La SF donne des idées aux ingénieurs
L'ESA (agence spatiale européenne) a lancé, en 2002, une étude intitulée ITSF. Elle se base sur l'étude d'ouvrages de science-fiction, afin d'y chercher des amorces d'innovations technologiques réalisables et de mettre l'inspiration des auteurs au service des ingénieurs. Livres, films, illustrations concernant la conquête spatiale… au total, 250 concepts et technologies ont été rassemblés.
Une des voies d'exploration : les nanotechnologies ou la fabrication de minuscules machines, atome par atome. Evoquées depuis 1959 par un scientifique, les perspectives qu'elles ouvrent sont telles que la science-fiction leur accorde une large place. Dans certaines œuvres, ces nanomachines entrent dans toutes les applications de la vie courante comme bâtir des muscles, purifier l'air, stocker des données…

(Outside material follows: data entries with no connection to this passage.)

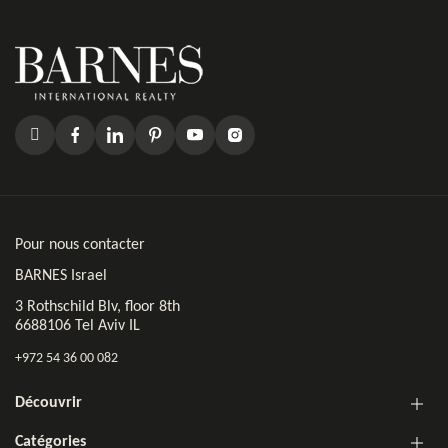
Pour nous contacter
BARNES Israel
3 Rothschild Blv, floor 8th
6688106 Tel Aviv IL
+972 54 36 00 082
Découvrir
Catégories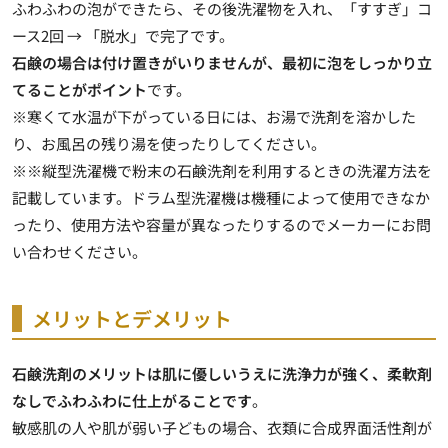
ふわふわの泡ができたら、その後洗濯物を入れ、「すすぎ」コ
ース2回 → 「脱水」で完了です。
石鹸の場合は付け置きがいりませんが、最初に泡をしっかり立
てることがポイント
です。
※寒くて水温が下がっている日には、お湯で洗剤を溶かした
り、お風呂の残り湯を使ったりしてください。
※※縦型洗濯機で粉末の石鹸洗剤を利用するときの洗濯方法を
記載しています。ドラム型洗濯機は機種によって使用できなか
ったり、使用方法や容量が異なったりするのでメーカーにお問
い合わせください。
メリットとデメリット
石鹸洗剤のメリットは肌に優しいうえに洗浄力が強く、柔軟剤
なしでふわふわに仕上がることです
。
敏感肌の人や肌が弱い子どもの場合、衣類に合成界面活性剤が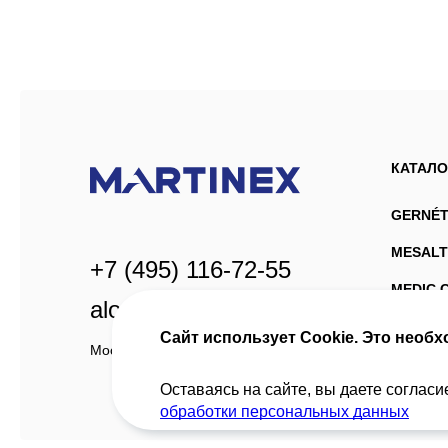
КАТАЛО
GERNÉT
MESALT
+7 (495) 116-72-55
MEDIC 
alo@martinex.ru
ASTRAL
Сайт использует Cookie. Это необх
Москва, ул. Павловская, д. 7
Оставаясь на сайте, вы даете согласи
обработки персональных данных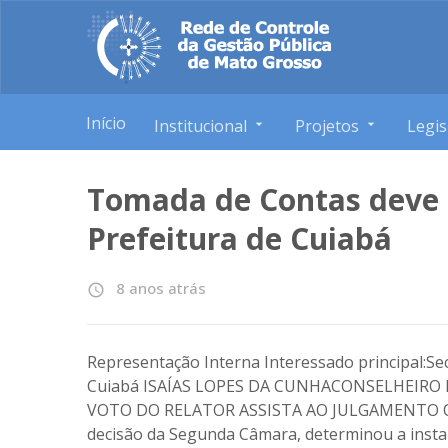
Início
Institucional
Projetos
Legis
Tomada de Contas deve 
Prefeitura de Cuiabá
8 anos atrás
access_time
Representação Interna Interessado principal:Se
Cuiabá ISAÍAS LOPES DA CUNHACONSELHEIRO
VOTO DO RELATOR ASSISTA AO JULGAMENTO O Tr
decisão da Segunda Câmara, determinou a inst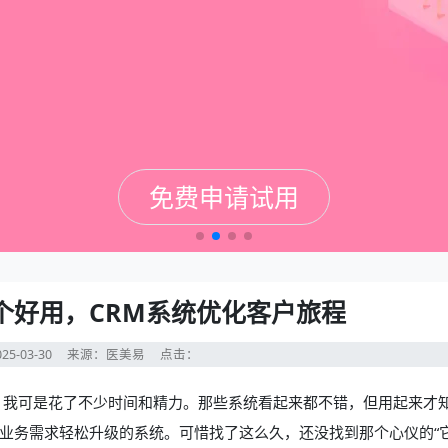
免费申请试用
免费申请试用
免费申请试用
免费申请试用
哪个好用，CRM系统优化客户旅程
25-03-30
来源：医美易
点击：
，我可是花了不少时间和精力。那些系统看起来都不错，但用起来才
业务需求轻松升级的系统。可惜找了这么久，还没找到那个心仪的“它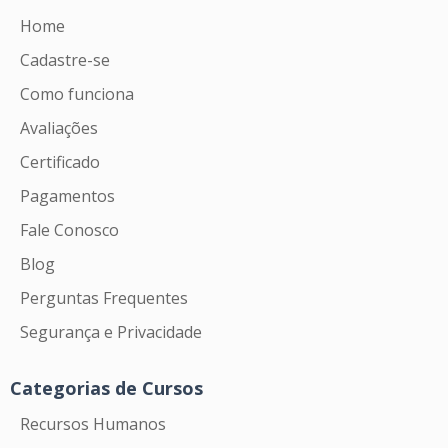
Home
Cadastre-se
Como funciona
Avaliações
Certificado
Pagamentos
Fale Conosco
Blog
Perguntas Frequentes
Segurança e Privacidade
Categorias de Cursos
Recursos Humanos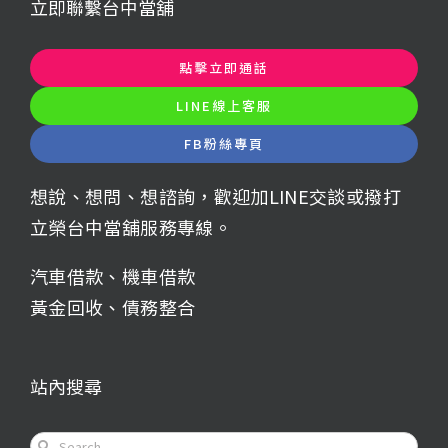
立即聯繫台中當舖
點擊立即通話
LINE線上客服
FB粉絲專頁
想說、想問、想諮詢，歡迎加LINE交談或撥打
立榮台中當舖服務專線。
汽車借款
、
機車借款
黃金回收
、
債務整合
站內搜尋
Search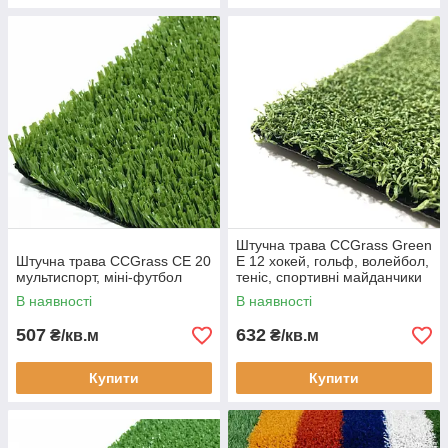
Штучна трава CCGrass Green
Штучна трава CCGrass СЕ 20
E 12 хокей, гольф, волейбол,
мультиспорт, міні-футбол
теніс, спортивні майданчики
В наявності
В наявності
507
632
₴/кв.м
₴/кв.м
Купити
Купити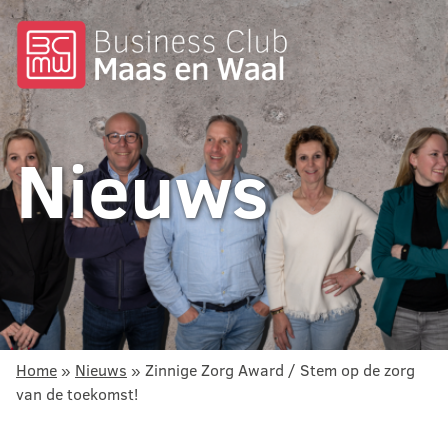
Nieuws
Home
»
Nieuws
»
Zinnige Zorg Award / Stem op de zorg
van de toekomst!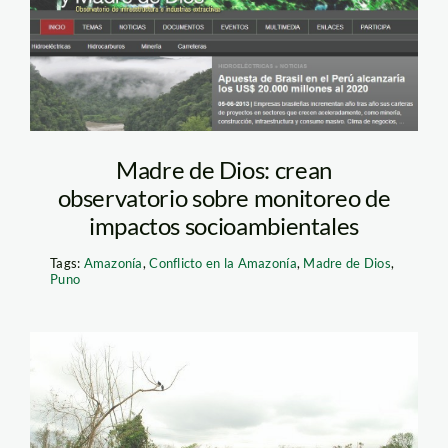
observatorio
Madre de Dios: crean
observatorio sobre monitoreo de
impactos socioambientales
Tags:
Amazonía
,
Conflicto en la Amazonía
,
Madre de Dios
,
Puno
la pampa_mineria
informal_SDPA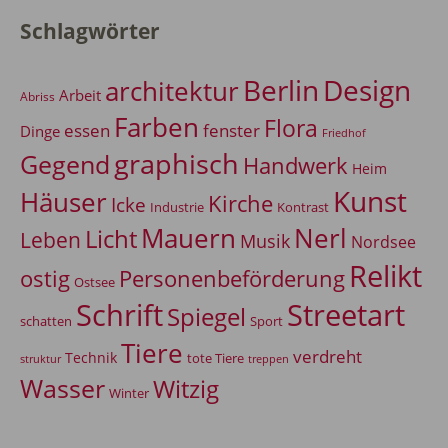
Schlagwörter
Berlin
Design
architektur
Arbeit
Abriss
Farben
Flora
essen
fenster
Dinge
Friedhof
graphisch
Gegend
Handwerk
Heim
Kunst
Häuser
Kirche
Icke
Industrie
Kontrast
Mauern
Nerl
Licht
Leben
Musik
Nordsee
Relikt
Personenbeförderung
ostig
Ostsee
Schrift
Streetart
Spiegel
Sport
schatten
Tiere
verdreht
Technik
tote Tiere
treppen
struktur
Wasser
Witzig
Winter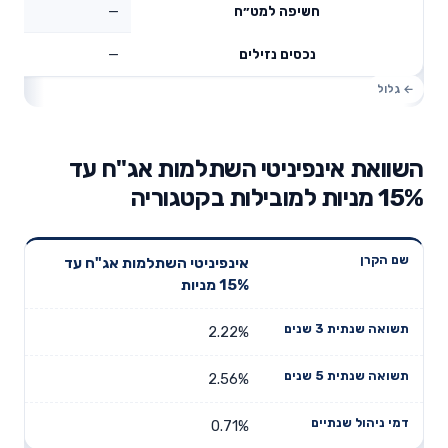
—
חשיפה למט״ח
—
נכסים נזילים
השוואת אינפיניטי השתלמות אג"ח עד
15% מניות למובילות בקטגוריה
תשואה
תשואה
אינפיניטי השתלמות אג"ח עד
דמי ניהול
שם הקרן
שנתית 3
שנתית 5
15% מניות
שנתיים
שנים
שנים
2.22%
2.56%
0.71%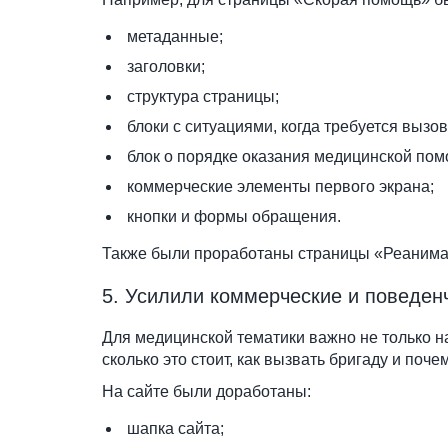
метаданные;
заголовки;
структура страницы;
блоки с ситуациями, когда требуется выз
блок о порядке оказания медицинской пом
коммерческие элементы первого экрана;
кнопки и формы обращения.
Также были проработаны страницы «Реанимац
5. Усилили коммерческие и поведен
Для медицинской тематики важно не только на
сколько это стоит, как вызвать бригаду и поч
На сайте были доработаны:
шапка сайта;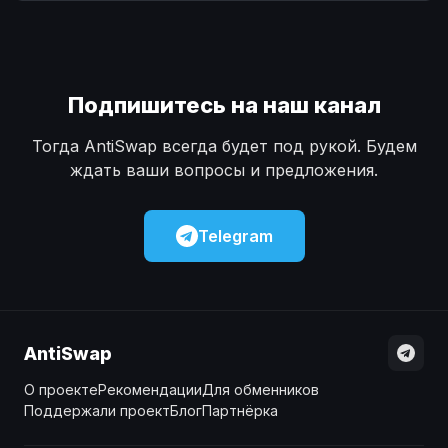
Наличные
Наличные
USD
USD
Наличные
Наличные
KZT
KZT
Подпишитесь на наш канал
Тогда AntiSwap всегда будет под рукой. Будем
ждать ваши вопросы и предложения.
Telegram
AntiSwap
О проекте
Рекомендации
Для обменников
Поддержали проект
Блог
Партнёрка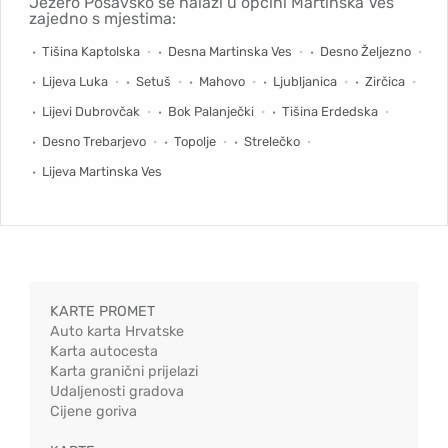
Jezero Posavsko se nalazi u općini Martinska Ves
zajedno s mjestima:
Tišina Kaptolska
Desna Martinska Ves
Desno Željezno
Lijeva Luka
Setuš
Mahovo
Ljubljanica
Zirčica
Lijevi Dubrovčak
Bok Palanječki
Tišina Erdedska
Desno Trebarjevo
Topolje
Strelečko
Lijeva Martinska Ves
KARTE PROMET
Auto karta Hrvatske
Karta autocesta
Karta granični prijelazi
Udaljenosti gradova
Cijene goriva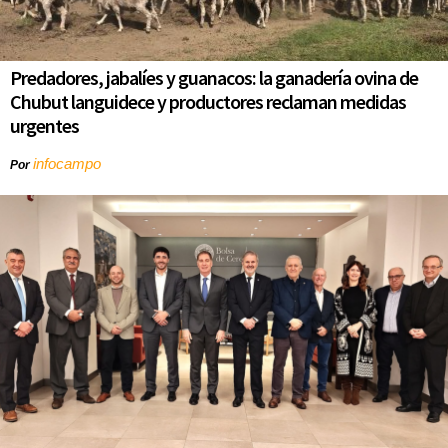
Predadores, jabalíes y guanacos: la ganadería ovina de
Chubut languidece y productores reclaman medidas
urgentes
infocampo
Por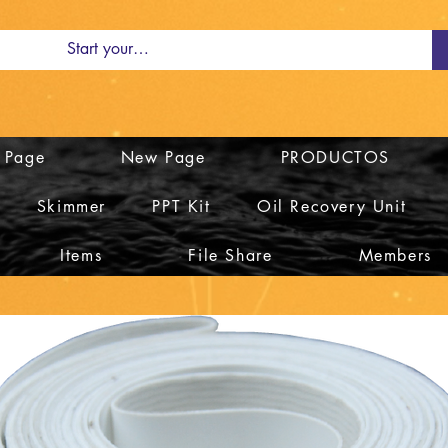
 Page
New Page
PRODUCTOS
Skimmer
PPT Kit
Oil Recovery Unit
Items
File Share
Members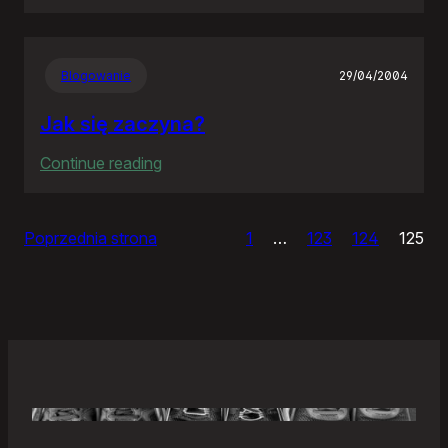
Samonierozwiązanie
Blogowanie
29/04/2004
Jak się zaczyna?
:
Continue reading
Jak
się
Poprzednia strona
1
…
123
124
125
zaczyna?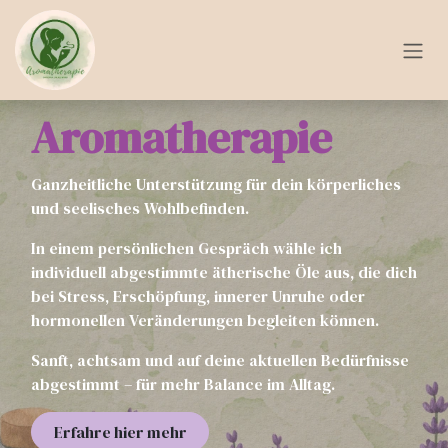
Zum Inhalt springen
Aromatherapie
Ganzheitliche Unterstützung für dein körperliches
und seelisches Wohlbefinden.
In einem persönlichen Gespräch wähle ich
individuell abgestimmte ätherische Öle aus, die dich
bei Stress, Erschöpfung, innerer Unruhe oder
hormonellen Veränderungen begleiten können.
Sanft, achtsam und auf deine aktuellen Bedürfnisse
abgestimmt – für mehr Balance im Alltag.
Erfahre hier mehr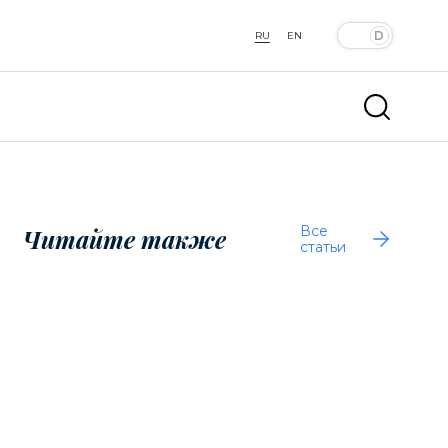
RU
EN
Все
Читайте также
статьи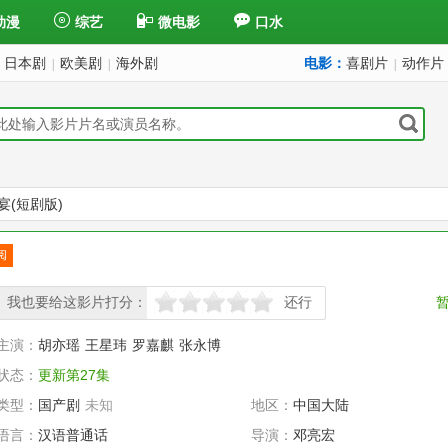
动漫
综艺
微电影
口水
日本剧
欧美剧
海外剧
电影：
喜剧片
动作片
|
|
|
宴(短剧版)
阅
订
我也要给这影片打分：
还行
很差
较差
还行
推荐
力荐
主演：
胡亦瑶
王星玮
罗嘉麒
张永博
状态：
更新第27集
类型：
国产剧
未知
地区：
中国大陆
语言：
汉语普通话
导演：
邓亮宏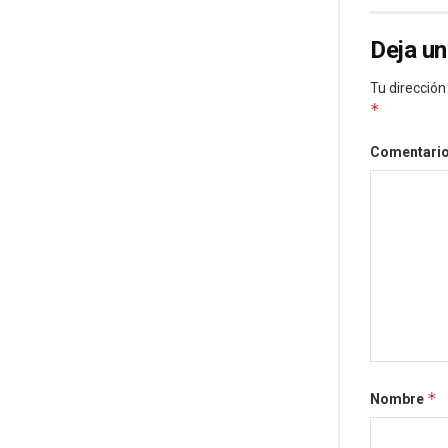
Deja un
Tu dirección
*
Comentari
*
Nombre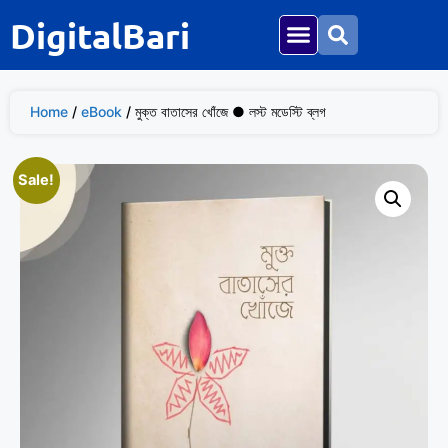
DigitalBari
Home
/
eBook
/ মুক্ত বাতাসের খোঁজে ● লস্ট মডেস্টি ব্লগ
Sale!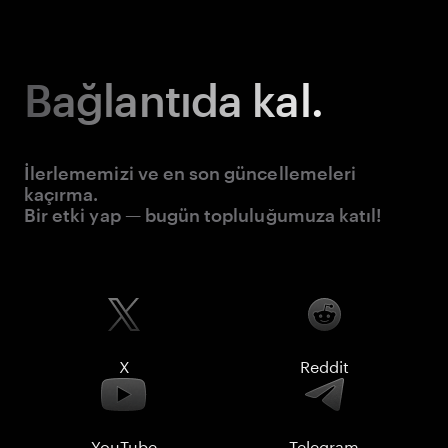
Bağlantıda kal.
İlerlememizi ve en son güncellemeleri
kaçırma.
Bir etki yap — bugün topluluğumuza katıl!
X
Reddit
YouTube
Telegram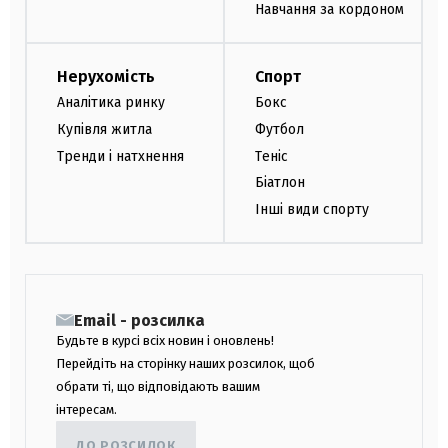
Навчання за кордоном
Нерухомість
Спорт
Аналітика ринку
Бокс
Купівля житла
Футбол
Тренди і натхнення
Теніс
Біатлон
Інші види спорту
Email - розсилка
Будьте в курсі всіх новин і оновлень!
Перейдіть на сторінку наших розсилок, щоб
обрати ті, що відповідають вашим
інтересам.
ДО РОЗСИЛОК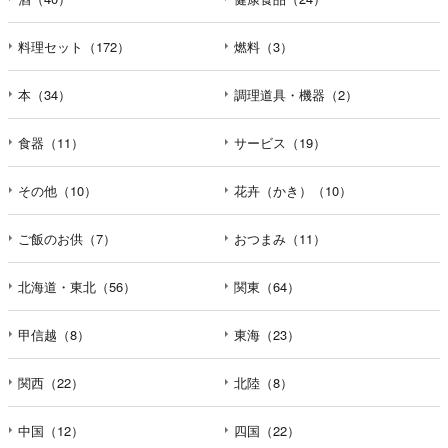
料理セット（172）
燃料（3）
本（34）
調理道具・機器（2）
食器（11）
サービス（19）
その他（10）
花卉（かき）（10）
ご飯のお供（7）
おつまみ（11）
北海道・東北（56）
関東（64）
甲信越（8）
東海（23）
関西（22）
北陸（8）
中国（12）
四国（22）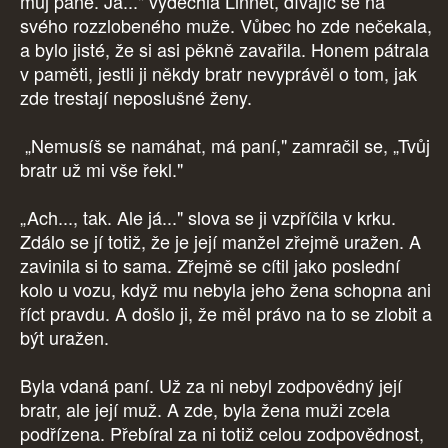
můj pane. Já..." vydechla Linnet, dívajíc se na
svého rozzlobeného muže. Vůbec ho zde nečekala,
a bylo jisté, že si asi pěkně zavařila. Honem pátrala
v paměti, jestli ji někdy bratr nevyprávěl o tom, jak
zde trestají neposlušné ženy.
„Nemusíš se namáhat, má paní," zamračil se, „Tvůj
bratr už mi vše řekl."
„Ach..., tak. Ale já..." slova se ji vzpříčila v krku.
Zdálo se jí totiž, že je její manžel zřejmě uražen. A
zavinila si to sama. Zřejmě se cítil jako poslední
kolo u vozu, když mu nebyla jeho žena schopna ani
říct pravdu. A došlo ji, že měl právo na to se zlobit a
být uražen.
Byla vdaná paní. Už za ni nebyl zodpovědný její
bratr, ale její muž. A zde, byla žena muži zcela
podřízena. Přebíral za ni totiž celou zodpovědnost,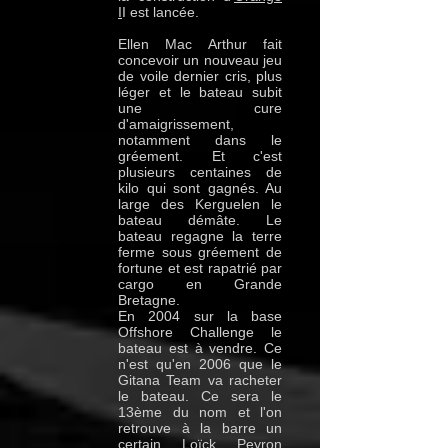
I
I est lancée.
Ellen Mac Arthur fait
concevoir un nouveau jeu
de voile dernier cris, plus
léger et le bateau subit
une cure
d'amaigrissement,
notamment dans le
gréement. Et c'est
plusieurs centaines de
kilo qui sont gagnés. Au
large des Kerguelen le
bateau démâte. Le
bateau regagne la terre
ferme sous gréement de
fortune et est rapatrié par
cargo en Grande
Bretagne.
En 2004 sur la base
Offshore Challenge le
bateau est à vendre. Ce
n'est qu'en 2006 que le
Gitana Team va racheter
le bateau. Ce sera le
13ème du nom et l'on
retrouve à la barre un
certain Loïck Peyron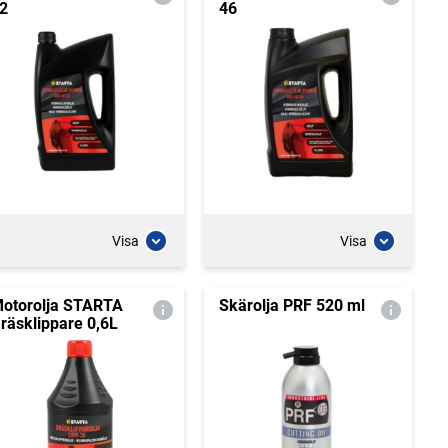
2
46
Visa
Visa
otorolja STARTA
Skärolja PRF 520 ml
räsklippare 0,6L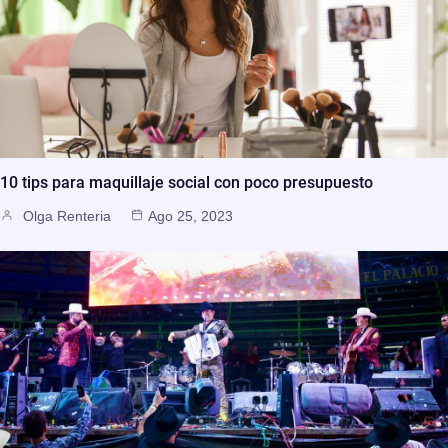
10 tips para maquillaje social con poco presupuesto
Olga Renteria
Ago 25, 2023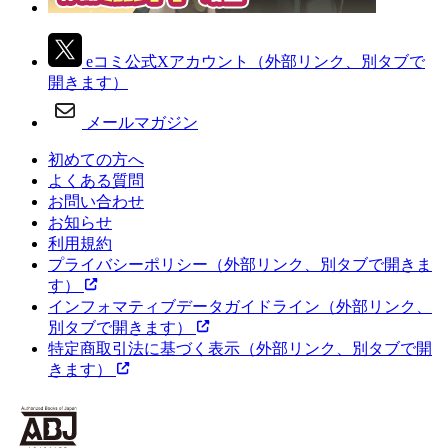
eコミ公式Xアカウント
（外部リンク、別タブで
開きます）
メールマガジン
初めての方へ
よくある質問
お問い合わせ
お知らせ
利用規約
プライバシーポリシー
（外部リンク、別タブで開きま
す）
インフォマティブデータガイドライン
（外部リンク、
別タブで開きます）
特定商取引法に基づく表示
（外部リンク、別タブで開
きます）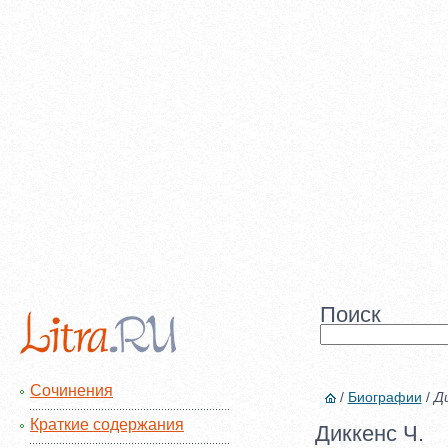
Поиск
Сочинения
/
Биографии
/
Ди
Краткие содержания
Диккенс Ч.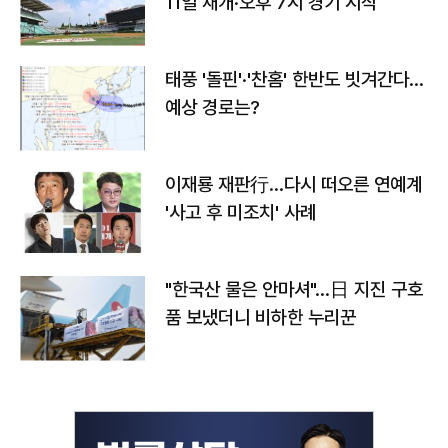
11일 재개·오후 7시 경기 시작
태풍 '돌핀'·'찬홈' 한반도 빗겨간다…
예상 경로는?
이재룡 재판行…다시 떠오른 연예계
'사고 후 미조치' 사례
"한국산 물은 안마셔"…日 지진 구호
품 보냈더니 비하한 누리꾼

Pour le moment, les chercheurs savent fabriquer de toutes petites choses, mais en modèle unique… et qui ne servent à rien !
Les nanotechnologies ne sont pas les seules à intéresser conjointement chercheurs et auteurs. Moyens de propulsions plus rapides, nouvelles stations spatiales, idées pour coloniser d'autres planètes, matériaux plus résistants, des méthodes de communication plus efficaces sont également au programme.